Throughout the remainder of Judge Bell’s life, he remained in the thick of service to his country, his state and his community. He chaired the American delegation to the “Conference on Security and Cooperation in Europe” which met in Madrid and Brussels. He was appointed by President George H. W. Bush as vice chair of the Federal Ethics Law Reform Commission. On a pro bono basis he represented a former CIA agent captured and held in Nicaragua. In his private practice he was counsel for some of the most important companies and individuals in the country: President George H. W. Bush himself, E. F. Hutton, Exxon, General Electric and many others. No matter how complex the issue or difficult the resolution, Judge Bell’s stock in trade as a judge, Attorney General and lawyer was always his integrity and his ability to find a common sense solution.

He served as chairman of the Board of Deacons at his church in Atlanta. He was president of the prestigious American College of Trial Lawyers. He was the initial chairman of the Atlanta Commission on Crime. At the age of 86 he was commissioned as a Major General in the U.S. Army to serve as a judge on the appeal panels for the military commissions to try enemy combatants. He served as Trustee chairman, chair of the Capital Campaign Committee and as a Trustee for over 30 years for his beloved Mercer University.

Wherever he went, he seemed to know someone there and they all seemed to know him. If not, they soon fell under his South Georgia charm. He had a story or anecdote for every occasion. Lawyers throughout the state never saw him as a citified, big firm lawyer, but as one of their own.

A special gift that Judge Bell gave was counsel, encouragement and mentoring to young lawyers and aspiring lawyers. Some were at his law firm, some worked for him on the Court, others worked for him in the Justice Department, and others simply knocked at his door. They all owe him a tremendous debt of gratitude. I know for I am one of those.

Judge Bell was an avid reader and historian. Throughout his final illness he was surrounded by books, articles and correspondence. Public officials and business leaders continued to seek his advice. After receiving his final diagnosis, he collaborated on the publication this fall of a book of his historical essays entitled “Footnotes to History.” In one of those Judge Bell wrote about Justice Oliver Wendell Holmes and related these words that Holmes spoke at the death of a friend in 1899, words we do well to remember now:

At the grave of a hero who has done these things we end not with sorrow at the inevitable loss, but with the contagion of his courage: and with a kind of desperate joy we go back to the fight.

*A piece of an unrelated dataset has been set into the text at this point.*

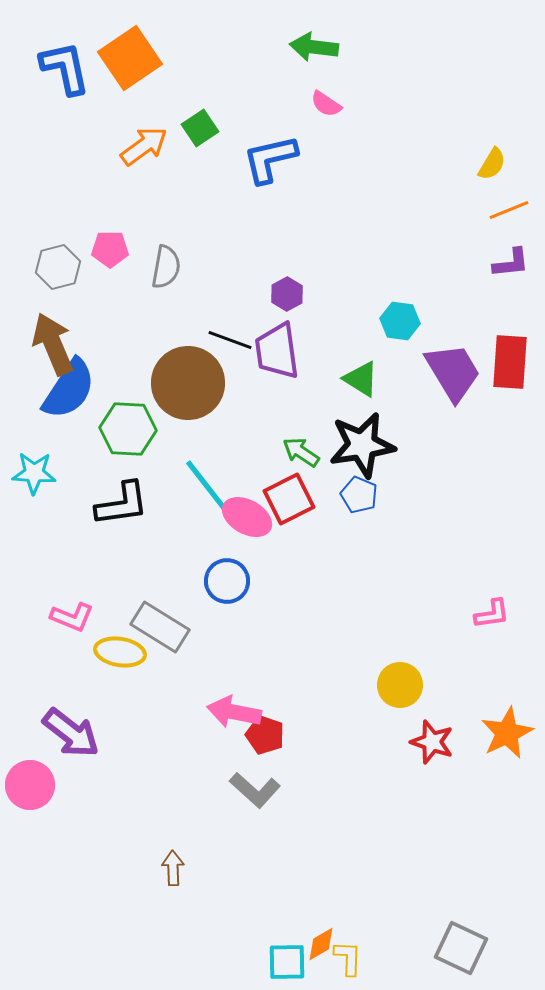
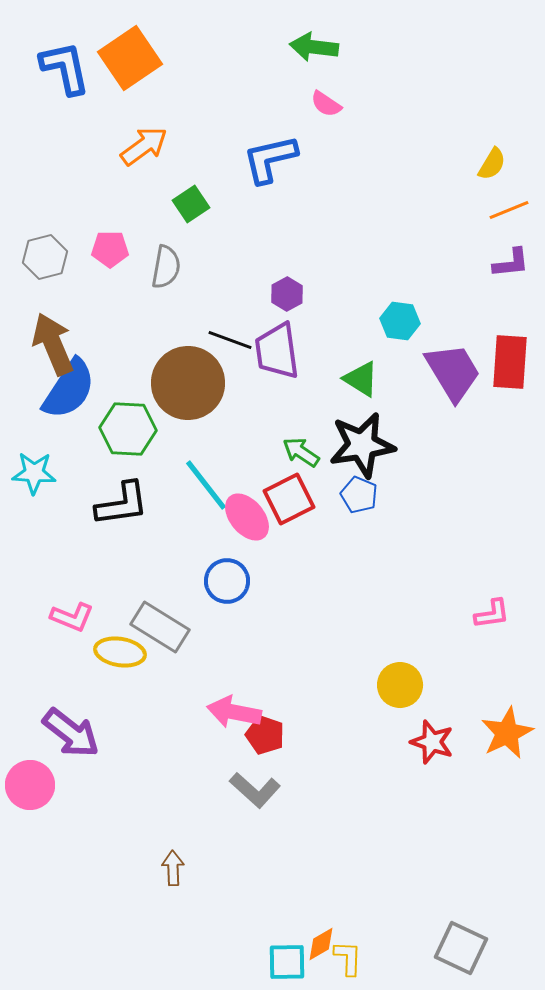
green square at (200, 128): moved 9 px left, 76 px down
gray hexagon at (58, 267): moved 13 px left, 10 px up
pink ellipse at (247, 517): rotated 21 degrees clockwise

Judge Bell spent his life fighting for justice and the rule of law, for civility, and for the highest standards of ethics. Our nation and state are much better for it. And as Secretary of War Stanton said of Abraham Lincoln: “Now he belongs to the ages.”

David E. Hudson is an Augusta lawyer who served as law clerk to Judge Griffin B. Bell from 1971-1972, and with him on the Board of Trustees of Mercer University.